## [Work required]
Could you return every line of the records below that contains the word "Strength"?

Dataset records:
*** Begin section ***
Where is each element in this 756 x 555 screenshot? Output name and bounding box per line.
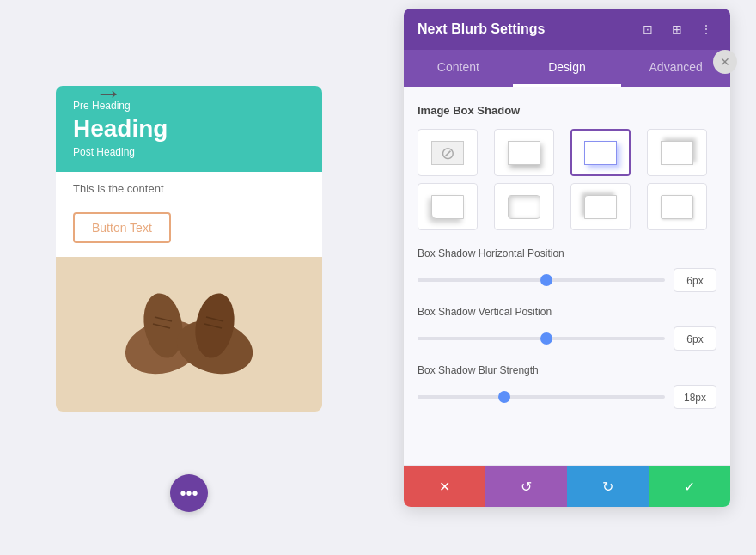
image-shadow-label: Image Box Shadow	[418, 104, 716, 117]
panel-header: Next Blurb Settings ⊡ ⊞ ⋮	[404, 9, 730, 50]
slider-blur-row: 18px	[418, 385, 716, 409]
shadow-bottom-left-preview	[431, 195, 464, 219]
shadow-option-none[interactable]: ⊘	[418, 129, 478, 176]
confirm-button[interactable]: ✓	[649, 466, 730, 507]
slider-vertical-row: 6px	[418, 326, 716, 351]
shadow-top-left-preview	[584, 195, 617, 219]
slider-blur-label: Box Shadow Blur Strength	[418, 364, 716, 376]
panel-title: Next Blurb Settings	[418, 21, 545, 37]
shadow-bottom-preview	[508, 141, 540, 165]
reset-button[interactable]: ↺	[485, 466, 567, 507]
blurb-button[interactable]: Button Text	[73, 212, 171, 243]
close-button[interactable]: ✕	[713, 50, 737, 74]
shadow-none-icon: ⊘	[431, 141, 464, 165]
shoe-svg	[103, 274, 275, 394]
slider-vertical-label: Box Shadow Vertical Position	[418, 306, 716, 318]
shadow-option-bottom-left[interactable]	[418, 183, 478, 230]
shadow-minimal-preview	[661, 195, 693, 219]
slider-horizontal-label: Box Shadow Horizontal Position	[418, 247, 716, 259]
more-icon[interactable]: ⋮	[696, 19, 716, 40]
tab-content[interactable]: Content	[404, 50, 513, 87]
slider-horizontal-value[interactable]: 6px	[674, 268, 716, 292]
shadow-options-grid: ⊘	[418, 129, 716, 230]
slider-horizontal: Box Shadow Horizontal Position 6px	[418, 247, 716, 292]
slider-blur-track[interactable]	[418, 395, 665, 399]
blurb-image	[56, 257, 322, 412]
shadow-inset-preview	[508, 195, 540, 219]
blurb-content-text: This is the content	[56, 172, 322, 205]
cancel-button[interactable]: ✕	[404, 466, 485, 507]
shadow-option-top-right[interactable]	[647, 129, 707, 176]
shadow-bottom-right-preview	[584, 141, 617, 165]
settings-panel: Next Blurb Settings ⊡ ⊞ ⋮ Content Design…	[404, 9, 730, 507]
shadow-top-right-preview	[661, 141, 693, 165]
shadow-option-inset[interactable]	[494, 183, 554, 230]
panel-body: Image Box Shadow ⊘	[404, 87, 730, 465]
slider-blur-thumb[interactable]	[498, 391, 510, 403]
slider-vertical-fill	[418, 337, 546, 340]
shadow-option-bottom[interactable]	[494, 129, 554, 176]
arrow-icon: →	[94, 77, 122, 109]
shoe-shape	[103, 274, 275, 394]
shadow-option-minimal[interactable]	[647, 183, 707, 230]
post-heading-text: Post Heading	[73, 146, 305, 158]
shoe-image	[56, 257, 322, 412]
blurb-card: Pre Heading Heading Post Heading This is…	[56, 86, 322, 412]
no-symbol-icon: ⊘	[432, 142, 463, 164]
split-icon[interactable]: ⊞	[667, 19, 687, 40]
main-heading-text: Heading	[73, 115, 305, 143]
shadow-option-bottom-right[interactable]	[570, 129, 631, 176]
slider-blur-fill	[418, 395, 504, 399]
tab-design[interactable]: Design	[513, 50, 622, 87]
slider-blur: Box Shadow Blur Strength 18px	[418, 364, 716, 409]
slider-horizontal-thumb[interactable]	[540, 274, 552, 286]
slider-vertical-value[interactable]: 6px	[674, 326, 716, 351]
slider-horizontal-row: 6px	[418, 268, 716, 292]
slider-horizontal-track[interactable]	[418, 278, 665, 282]
slider-blur-value[interactable]: 18px	[674, 385, 716, 409]
panel-header-icons: ⊡ ⊞ ⋮	[637, 19, 716, 40]
panel-tabs: Content Design Advanced	[404, 50, 730, 87]
slider-vertical-track[interactable]	[418, 337, 665, 340]
floating-menu-button[interactable]: •••	[170, 474, 208, 512]
redo-button[interactable]: ↻	[567, 466, 649, 507]
slider-horizontal-fill	[418, 278, 546, 282]
slider-vertical-thumb[interactable]	[540, 332, 552, 345]
expand-icon[interactable]: ⊡	[637, 19, 658, 40]
shadow-option-top-left[interactable]	[570, 183, 631, 230]
panel-footer: ✕ ↺ ↻ ✓	[404, 465, 730, 507]
preview-area: → Pre Heading Heading Post Heading This …	[0, 0, 378, 555]
slider-vertical: Box Shadow Vertical Position 6px	[418, 306, 716, 351]
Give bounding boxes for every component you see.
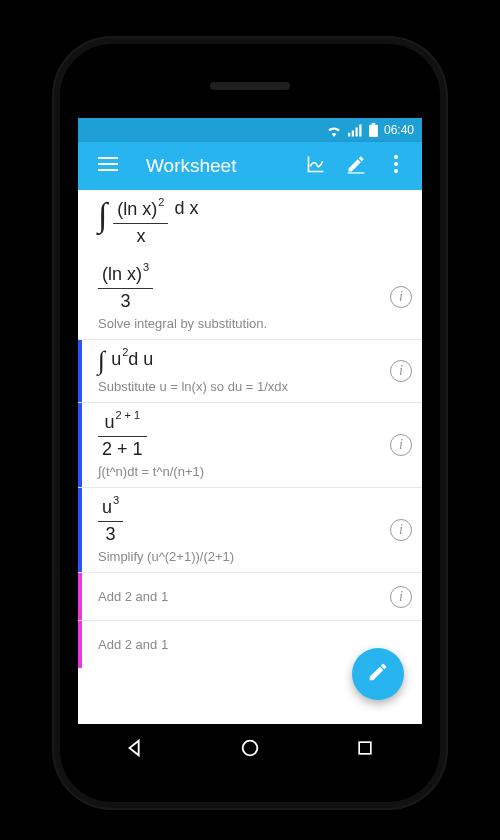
battery-icon (369, 123, 378, 137)
back-icon (124, 737, 146, 763)
svg-rect-2 (355, 127, 357, 136)
step-caption: Add 2 and 1 (98, 589, 380, 604)
pencil-icon (346, 154, 366, 178)
svg-rect-4 (369, 125, 378, 137)
step-power-rule[interactable]: u2 + 1 2 + 1 ∫(t^n)dt = t^n/(n+1) i (78, 403, 422, 487)
svg-rect-14 (359, 742, 371, 754)
step-caption: ∫(t^n)dt = t^n/(n+1) (98, 464, 380, 479)
step-accent (78, 403, 82, 487)
info-button[interactable]: i (390, 286, 412, 308)
info-button[interactable]: i (390, 519, 412, 541)
wifi-icon (326, 124, 342, 137)
svg-point-12 (394, 169, 398, 173)
menu-button[interactable] (88, 146, 128, 186)
app-title: Worksheet (146, 155, 296, 177)
nav-home[interactable] (210, 730, 290, 770)
app-bar: Worksheet (78, 142, 422, 190)
step-substitute[interactable]: ∫ u2d u Substitute u = ln(x) so du = 1/x… (78, 340, 422, 402)
step-accent (78, 340, 82, 402)
nav-back[interactable] (95, 730, 175, 770)
svg-point-11 (394, 162, 398, 166)
info-button[interactable]: i (390, 360, 412, 382)
step-caption: Substitute u = ln(x) so du = 1/xdx (98, 379, 380, 394)
graph-icon (306, 154, 326, 178)
result-caption: Solve integral by substitution. (98, 316, 380, 331)
info-button[interactable]: i (390, 586, 412, 608)
svg-rect-8 (98, 169, 118, 171)
svg-rect-6 (98, 157, 118, 159)
svg-point-10 (394, 155, 398, 159)
step-accent (78, 621, 82, 668)
hamburger-icon (98, 157, 118, 175)
phone-bezel: 06:40 Worksheet (60, 44, 440, 802)
pencil-icon (367, 661, 389, 687)
svg-rect-0 (348, 132, 350, 136)
signal-icon (348, 124, 363, 137)
problem-expression[interactable]: ∫ (ln x)2 x d x (78, 190, 422, 255)
overflow-button[interactable] (376, 146, 416, 186)
step-caption: Add 2 and 1 (98, 637, 380, 652)
step-simplify[interactable]: u3 3 Simplify (u^(2+1))/(2+1) i (78, 488, 422, 572)
edit-button[interactable] (336, 146, 376, 186)
more-vert-icon (394, 155, 398, 177)
svg-rect-1 (352, 130, 354, 136)
recents-icon (355, 738, 375, 762)
status-clock: 06:40 (384, 123, 414, 137)
phone-frame: 06:40 Worksheet (54, 38, 446, 808)
worksheet-content[interactable]: ∫ (ln x)2 x d x (78, 190, 422, 724)
step-accent (78, 573, 82, 620)
svg-point-13 (243, 741, 258, 756)
graph-button[interactable] (296, 146, 336, 186)
screen: 06:40 Worksheet (78, 118, 422, 724)
info-button[interactable]: i (390, 434, 412, 456)
svg-rect-5 (372, 123, 376, 125)
nav-recents[interactable] (325, 730, 405, 770)
status-bar: 06:40 (78, 118, 422, 142)
home-icon (239, 737, 261, 763)
step-accent (78, 488, 82, 572)
system-nav-bar (78, 728, 422, 772)
svg-rect-3 (359, 124, 361, 136)
step-caption: Simplify (u^(2+1))/(2+1) (98, 549, 380, 564)
result-expression[interactable]: (ln x)3 3 Solve integral by substitution… (78, 255, 422, 339)
svg-rect-9 (348, 172, 365, 173)
phone-speaker (210, 82, 290, 90)
fab-edit[interactable] (352, 648, 404, 700)
svg-rect-7 (98, 163, 118, 165)
step-add-1[interactable]: Add 2 and 1 i (78, 573, 422, 620)
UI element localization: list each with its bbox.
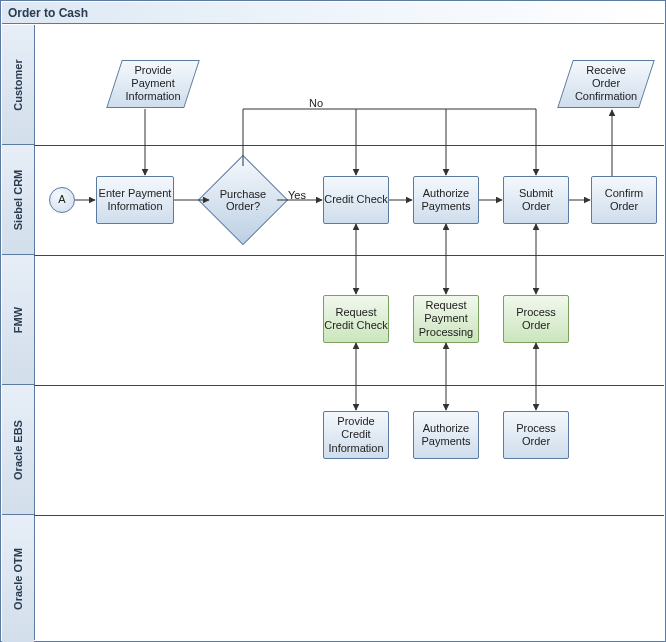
node-purchase-order-decision: Purchase Order?	[211, 168, 275, 232]
node-label: Process Order	[504, 306, 568, 332]
node-label: Authorize Payments	[414, 422, 478, 448]
node-submit-order: Submit Order	[503, 176, 569, 224]
node-request-payment-processing: Request Payment Processing	[413, 295, 479, 343]
node-label: Provide Payment Information	[115, 64, 191, 104]
edge-label-no: No	[309, 97, 323, 109]
lane-label-text: Customer	[12, 59, 24, 110]
node-process-order-fmw: Process Order	[503, 295, 569, 343]
node-provide-payment-info: Provide Payment Information	[106, 60, 200, 108]
node-label: Authorize Payments	[414, 187, 478, 213]
node-request-credit-check: Request Credit Check	[323, 295, 389, 343]
lane-label-fmw: FMW	[2, 255, 34, 385]
node-authorize-payments-ebs: Authorize Payments	[413, 411, 479, 459]
node-provide-credit-info: Provide Credit Information	[323, 411, 389, 459]
lane-divider	[34, 385, 664, 386]
node-label: Enter Payment Information	[97, 187, 173, 213]
node-label: Purchase Order?	[211, 188, 275, 212]
node-enter-payment-info: Enter Payment Information	[96, 176, 174, 224]
lane-label-text: Oracle OTM	[12, 548, 24, 610]
lane-divider	[34, 515, 664, 516]
node-confirm-order: Confirm Order	[591, 176, 657, 224]
lane-divider	[34, 145, 664, 146]
lane-label-customer: Customer	[2, 25, 34, 145]
swimlane-diagram: Order to Cash Customer Siebel CRM FMW Or…	[0, 0, 666, 642]
node-label: Request Credit Check	[324, 306, 388, 332]
lane-label-text: FMW	[12, 306, 24, 332]
lane-label-otm: Oracle OTM	[2, 515, 34, 642]
lane-label-ebs: Oracle EBS	[2, 385, 34, 515]
lane-label-text: Oracle EBS	[12, 420, 24, 480]
node-receive-order-confirmation: Receive Order Confirmation	[557, 60, 655, 108]
lane-label-strip: Customer Siebel CRM FMW Oracle EBS Oracl…	[2, 25, 35, 640]
edge-label-yes: Yes	[288, 189, 306, 201]
node-process-order-ebs: Process Order	[503, 411, 569, 459]
node-label: Credit Check	[324, 193, 388, 206]
diagram-title: Order to Cash	[2, 2, 664, 24]
lane-label-text: Siebel CRM	[12, 169, 24, 230]
node-label: Request Payment Processing	[414, 299, 478, 339]
node-label: Provide Credit Information	[324, 415, 388, 455]
lane-divider	[34, 255, 664, 256]
node-label: Process Order	[504, 422, 568, 448]
node-start: A	[49, 187, 75, 213]
node-label: Confirm Order	[592, 187, 656, 213]
node-label: Submit Order	[504, 187, 568, 213]
node-label: A	[58, 193, 65, 206]
node-label: Receive Order Confirmation	[566, 64, 646, 104]
lane-label-siebel: Siebel CRM	[2, 145, 34, 255]
node-credit-check: Credit Check	[323, 176, 389, 224]
node-authorize-payments: Authorize Payments	[413, 176, 479, 224]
*** End section ***
## [Output for this task]
slider-blur-label: Box Shadow Blur Strength	[418, 364, 716, 376]
slider-blur: Box Shadow Blur Strength 18px	[418, 364, 716, 409]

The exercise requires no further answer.